Do czasu, gdy wszystkie sowieckie samoloty przybyły na miejsce, z chińskiej floty powietrznej praktycznie nic nie zostało. Japończycy całkowicie kontrolowali powietrze. 21 listopada 1927 r. siedem sowieckich I-16 wyruszyło w swoją pierwszą misję bojową. Sprzeciwiło się im dwadzieścia najnowszych japońskich samolotów. Rosjanie wygrali bitwę bez strat, ale zdołali zestrzelić dwa japońskie A5M i jeden bombowiec. Następnego dnia zestrzelono kolejnego japońskiego myśliwca. Przy stosunkowo podobnych charakterystykach lotu w radzieckich pojazdach zainstalowano potężniejsze uzbrojenie.

Piloci-wolontariusze w Chinach
Piloci-wolontariusze w Chinach

24 listopada Japończycy zemścili się i zestrzelili trzy radzieckie I-16. Rosjanie szybko opanowali taktykę bojową i wkrótce zaczęli przewyższać liczebnie Japończyków w nurkowaniu i zwrotach. Według Novate.ru 1 grudnia sowieckim pilotom udało się zestrzelić cztery japońskie myśliwce i dziesięć bombowców. W tej bitwie rozbiły się dwa I-16, ale na szczęście pilotom udało się katapultować i wylądować na polach ryżowych.

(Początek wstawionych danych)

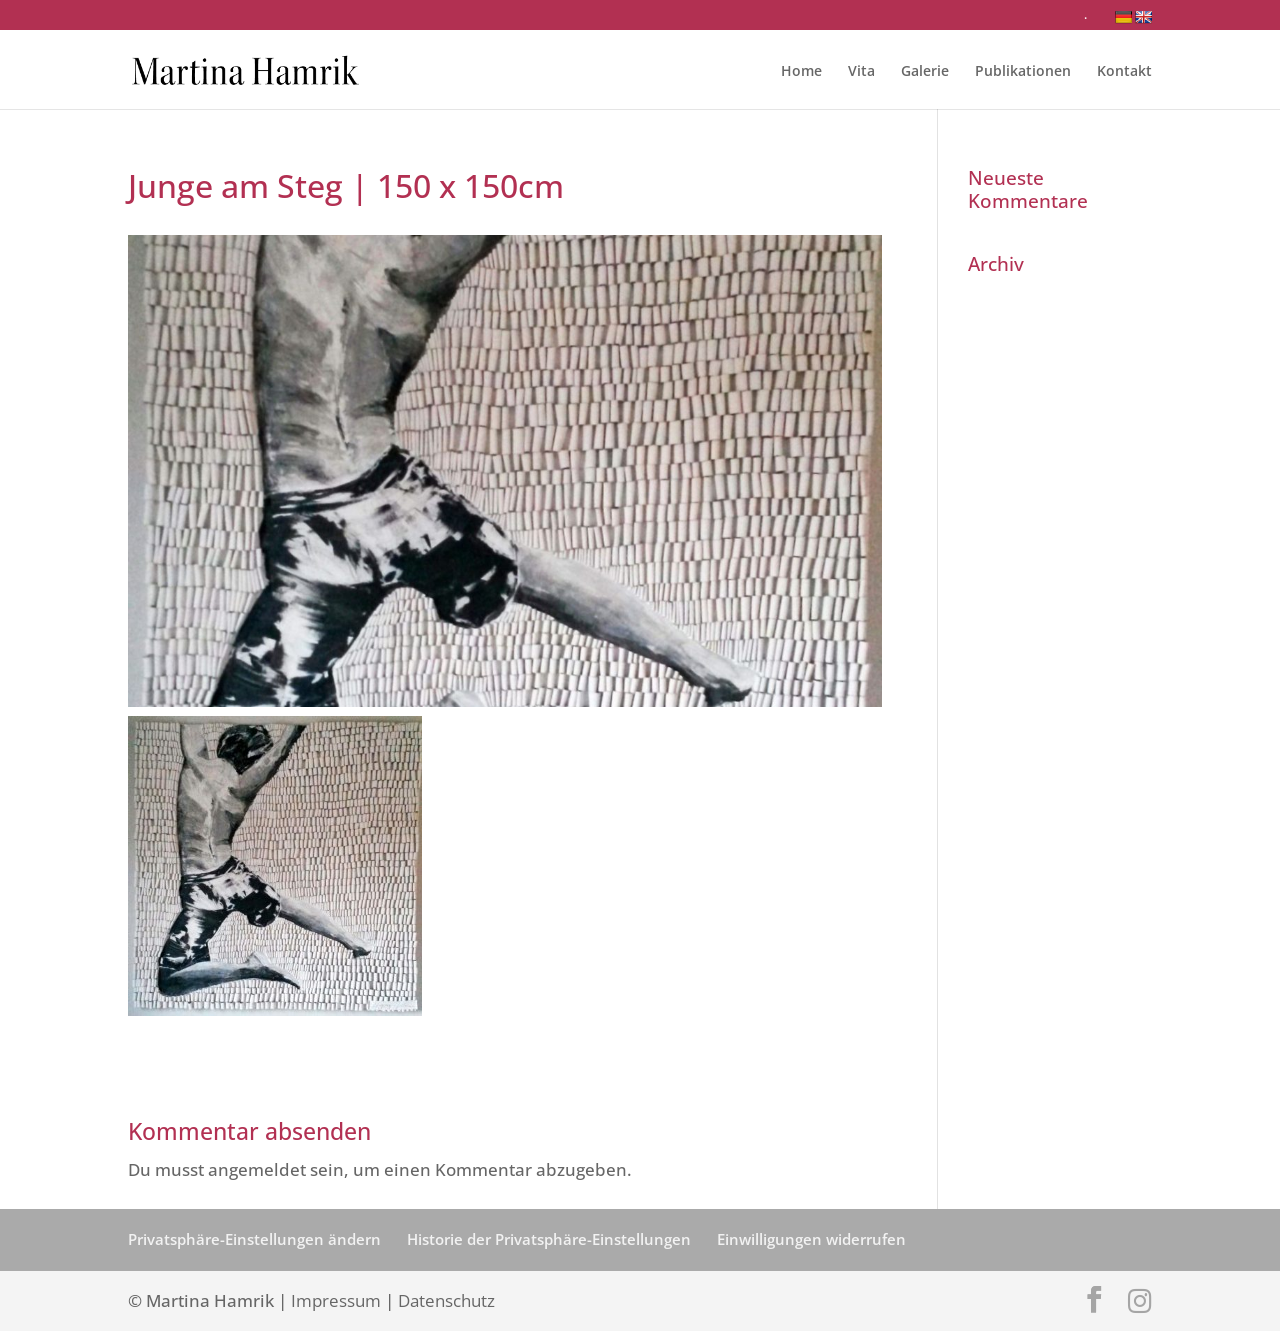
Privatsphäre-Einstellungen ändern (254, 1239)
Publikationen (1023, 72)
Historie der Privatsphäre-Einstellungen (549, 1239)
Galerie (925, 72)
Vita (861, 72)
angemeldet (257, 1169)
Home (801, 72)
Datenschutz (446, 1300)
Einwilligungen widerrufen (811, 1239)
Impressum (336, 1300)
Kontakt (1124, 72)
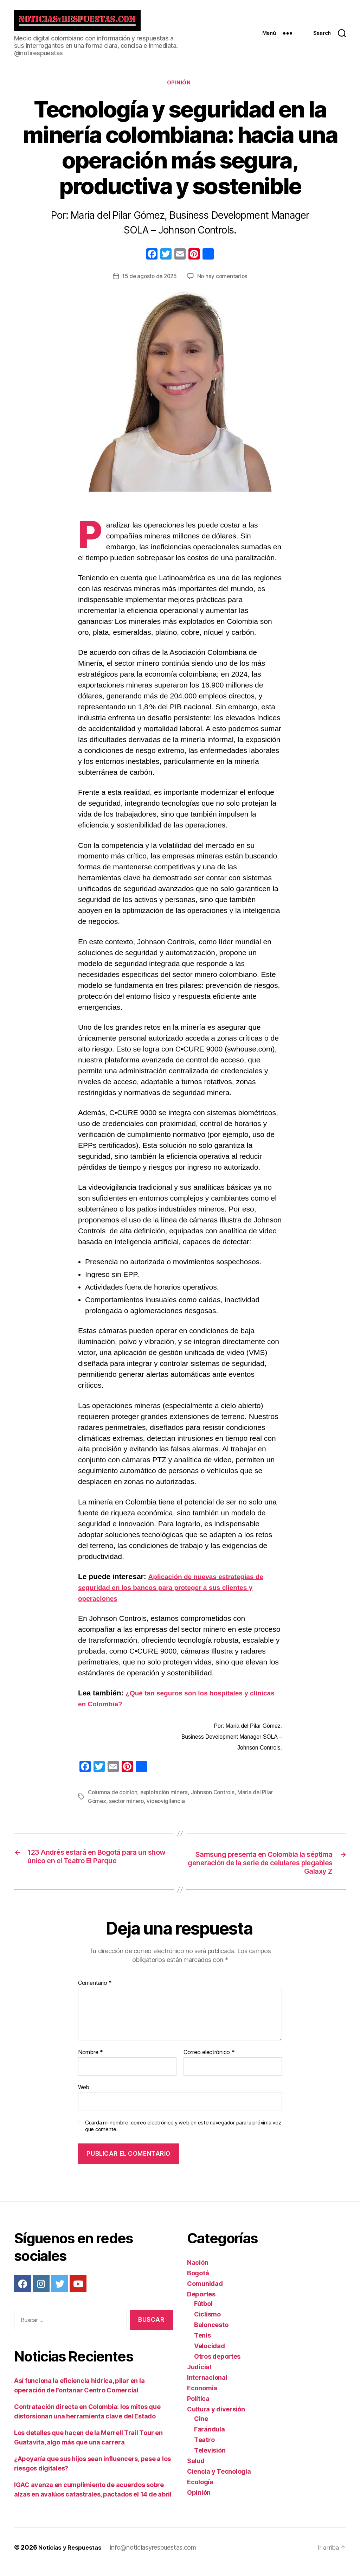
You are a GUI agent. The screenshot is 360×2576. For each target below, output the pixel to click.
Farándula (209, 2437)
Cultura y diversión (216, 2417)
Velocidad (209, 2354)
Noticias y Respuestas (71, 2556)
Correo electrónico (209, 2061)
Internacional (207, 2386)
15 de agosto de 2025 (149, 282)
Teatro (204, 2448)
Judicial (199, 2375)
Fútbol (203, 2312)
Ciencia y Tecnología (219, 2480)
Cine (201, 2427)
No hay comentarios (223, 282)
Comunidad (205, 2292)
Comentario (95, 1991)
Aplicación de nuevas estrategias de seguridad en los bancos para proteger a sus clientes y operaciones (176, 1594)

Samolot myśliwski I-16 ze znakami identyfikacyjnymi Sił Powietrznych Republiki Chińskiej |
Samolot myśliwski I-16 ze znakami identyfikacyjnymi Sił Powietrznych Republiki Chińskiej |

Pod koniec roku sowieckie bombowce zaatakowały japońską bazę lotniczą w Szanghaju i zniszczyły około trzydziestu myśliwców i dwupłatowców. 23 lutego 1938 r. eskadra dwudziestu ośmiu SB dokonała legendarnego nalotu na japońską bazę lotniczą na Tajwanie. W sumie zrzucono około dwóch tysięcy bomb i zniszczono czterdzieści zupełnie nowych włoskich bombowców Fiat p.20.

Taktyka kamikaze

Wiosną 1938 roku japońskie i sowieckie myśliwce zaczęły się staranować, czego nigdy wcześniej nie praktykowano. Pierwszy taran został wykonany przez radzieckiego pilota Shustera w bitwie 29 kwietnia. Obaj piloci zginęli w gwałtownym zderzeniu czołowym. W maju tego samego roku radziecki as Gubenko skutecznie staranował japoński myśliwiec. Później za ten czyn otrzymał Złotą Gwiazdę Bohatera. 18 lipca japoński A5M dokonał pierwszej próby kamikaze. Myśliwiec staranował radziecki myśliwiec, do którego wcześniej strzelał. Japoński pilot zginął, a radzieckiemu pilotowi udało się przeżyć, a nawet wylądować uszkodzonego I-16.

Takijiro Onishi – „ojciec kamikaze”
Takijiro Onishi – „ojciec kamikaze”

Incydenty te ogromnie zainteresowały przyszłego organizatora legendarnego nalotu na Pearl Harbor Takijiro Onishi, który w przyszłości będzie nazywany „ojcem kamikaze”. Później Japończycy opisali te przypadki w swoich pamiętnikach. To Onisi założył w 1944 roku pierwszą eskadrę samobójców, ale niewiele osób wie, że to sowieccy piloci zainspirowali go do tego działania.